**What you should do**
In full and unchanged, set down the entries that follow, with no images.

**Recorded data**
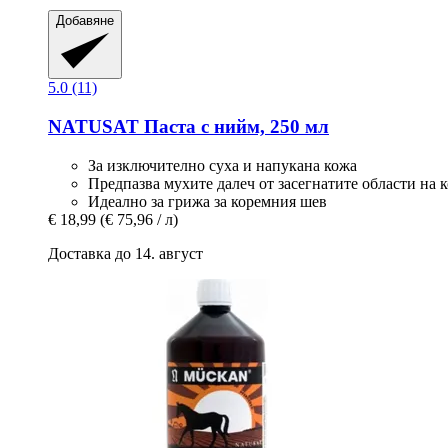
Добавяне
5.0 (11)
NATUSAT
Паста с нийм, 250 мл
За изключително суха и напукана кожа
Предпазва мухите далеч от засегнатите области на 
Идеално за грижа за коремния шев
€ 18,99
(€ 75,96 / л)
Доставка до 14. август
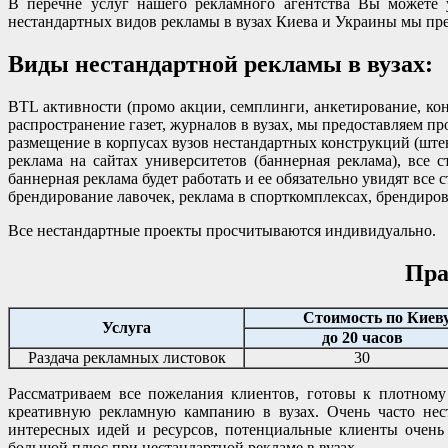
В перечне услуг нашего рекламного агентства Вы можете 
нестандартных видов рекламы в вузах Киева и Украины мы пре
Виды нестандартной рекламы в вузах:
BTL активности (промо акции, семплинги, анкетирование, кон
распространение газет, журналов в вузах, мы предоставляем п
размещение в корпусах вузов нестандартных конструкций (штенд
реклама на сайтах университетов (баннерная реклама), все
баннерная реклама будет работать и ее обязательно увидят все с
брендирование лавочек, реклама в спорткомплексах, брендиров
Все нестандартные проекты просчитываются индивидуально.
Пра
Стоимость по Киеву,
Услуга
до 20 часов
Раздача рекламных листовок
30
Рассматриваем все пожелания клиентов, готовы к плотном
креативную рекламную кампанию в вузах. Очень часто нест
интересных идей и ресурсов, потенциальные клиенты очен
большой плюс при нестандартной рекламе в вузах.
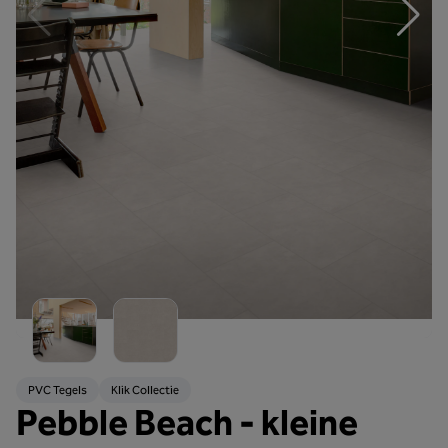
PVC Tegels
Klik Collectie
Pebble Beach - kleine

**Expected answer**
Добавяне
5.0 (11)
NATUSAT
Паста с нийм, 250 мл
За изключително суха и напукана кожа
Предпазва мухите далеч от засегнатите области на 
Идеално за грижа за коремния шев
€ 18,99
(€ 75,96 / л)
Доставка до 14. август
В перечне услуг нашего рекламного агентства Вы можете 
нестандартных видов рекламы в вузах Киева и Украины мы пре
Виды нестандартной рекламы в вузах:
BTL активности (промо акции, семплинги, анкетирование, кон
распространение газет, журналов в вузах, мы предоставляем п
размещение в корпусах вузов нестандартных конструкций (штенд
реклама на сайтах университетов (баннерная реклама), все
баннерная реклама будет работать и ее обязательно увидят все с
брендирование лавочек, реклама в спорткомплексах, брендиров
Все нестандартные проекты просчитываются индивидуально.
Пра
Стоимость по Киеву,
Услуга
до 20 часов
Раздача рекламных листовок
30
Рассматриваем все пожелания клиентов, готовы к плотном
креативную рекламную кампанию в вузах. Очень часто нест
интересных идей и ресурсов, потенциальные клиенты очен
большой плюс при нестандартной рекламе в вузах.
PVC Tegels
Klik Collectie
Pebble Beach - kleine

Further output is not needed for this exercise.